But to run a clinical trial with dietary therapies involved,
you have to have oncologists who are savvy and knowledgeable about ketogenic diets.
You have to have an RD team.
The inclusion exclusion criteria are really important.
The heterogeneity of many people with brain tumors.
I mean, that's something to consider.
Also, when you have a patient with a glioblastoma,
the pharmaceutical companies are scrambling to get their drug into that patient.
So they are paying a lot of money to the major institutes to conduct the research.
Is GBM the wrong model then?
Because you need a win.
Yeah.
You got to demonstrate a win.
Should the first one be pancreatic adeno?
You have far more patients.
Life expectancy is a little bit longer, but it's equally fatal, meaning metastatic
or advanced pancreatic cancer is uniformly fatal.
Should we be using that as a model where, of course, look, all cancers are heterogeneous,
but it might be that GBM is even more so.
And it's also heavily impacted by the radiation.
Like the radiation then completely changes it.
Virtually all of these patients are going to need radiation, which makes it even more difficult.
So anyway, look, I don't want to offer advice from the peanut gallery because I'm in the peanut gallery for a reason on this, but that might be something worth considering.
Let's talk about Alzheimer's disease.
Equally devastating, much longer tail, but in my mind seems somewhat easier to address through metabolic therapies because at least in the subset of those patients, for who,
an energetic crisis is at the core, and I don't think that that's all cases. I think that's also
a very heterogeneous disease, but at least one subset of these people are probably in an energetic
crisis. What do we know about the current research and what's the current state of affairs
for using ketogenic therapies? You're familiar with the Alzheimer's drugs. There's been not a whole
lot of movement there. We have the antibodies. You go to antibody therapy. You're talking 50K, at least.
hundreds of thousands of dollars you have the potential for side effects like cerebral hemorrhage.
And they move the needle maybe for prevention. A hallmark characteristic of Alzheimer's disease is
glucose hypometabolism. So that is actually being part of the criteria for evaluating.
My thoughts are that in communicating with hundreds of people with Alzheimer's and communicating
with people that do dietary therapies is that there's a subset of people with Alzheimer's disease
or let's just call it dementia. Because Alzheimer's,
Alzheimer's is still pretty fuzzy diagnosis. Clinically, we have the PET scans to look at amyloid,
and then there's P-Tal and other things. I think it's better to put it under the umbrella of
mild cognitive impairment. I think it's important to focus on that and advance Alzheimer's disease.

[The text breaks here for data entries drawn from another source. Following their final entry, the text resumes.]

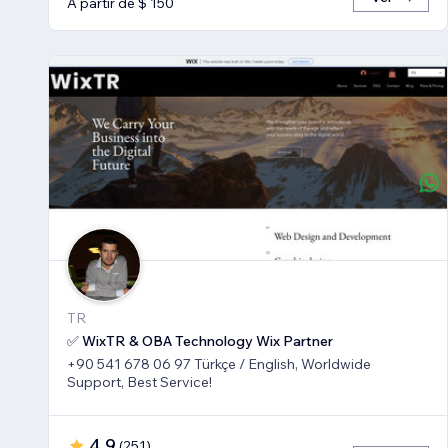
A partir de $ 150
TR
✅ WixTR & OBA Technology Wix Partner
+90 541 678 06 97 Türkçe / English, Worldwide
Support, Best Service!
4,9
(
251
)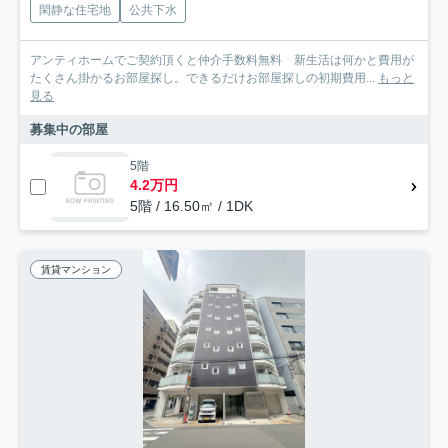
閑静な住宅地
公共下水
アンティホームでご契約頂くと仲介手数料無料 新生活は何かと費用が
たくさん掛かるお部屋探し。できるだけお部屋探しの初期費用...
もっと
見る
募集中の部屋
5階
4.2万円
5階 / 16.50㎡ / 1DK
賃貸マンション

A ubiquitous characteristic is glucose hypometabolism. I've always been under the impression that
the accumulation of amyloid and tau are a consequence, our downstream epiphenomenon of
inflammation, neuroinflammation. There's, of course, huge genet. I think there's like 50 different
genes that can cause Alzheimer's disease. So if we're talking about APOE4 carrier, that's like, I don't know,
80% likely to get advanced Alzheimer's or early onset. If you have two copies. Or even one copy.
Yeah, maybe even a bit less than that. If you have two copies, you are destined to have it.
There are a handful of genes in which you are destined to get it. Unfortunately at this point,
PSCN1, PSCN2, APP. If you do nothing. But again, I mean, 20.
25% of the population are heterozygous for APOE4.
Their risk is twofold higher.
I don't think anyone would consider that destiny.
Yeah, your genes are not your destiny.
I don't want to make that sort of assumption, but puts you at greater risk for sure.
So just taking a step back, I think inflammation is the major driver.
And that wasn't even on my radar, probably the last time we talked, or maybe 10 years ago.
But I do think that systemic inflammation leads to neuroinflammation.
and we know that if we take mice and inject LPS, we can rapidly cause amyloid progression.
Those studies have been done.
So metabolic-based therapies, ketogenic therapies, diet, these things not only change metabolic
physiology and brain energy metabolism, but they reduce systemic inflammation.
I don't know if you measure your inflammatory markers like HSCRP.
Mine is even non-detectable.
I'll even do things like work out really hard.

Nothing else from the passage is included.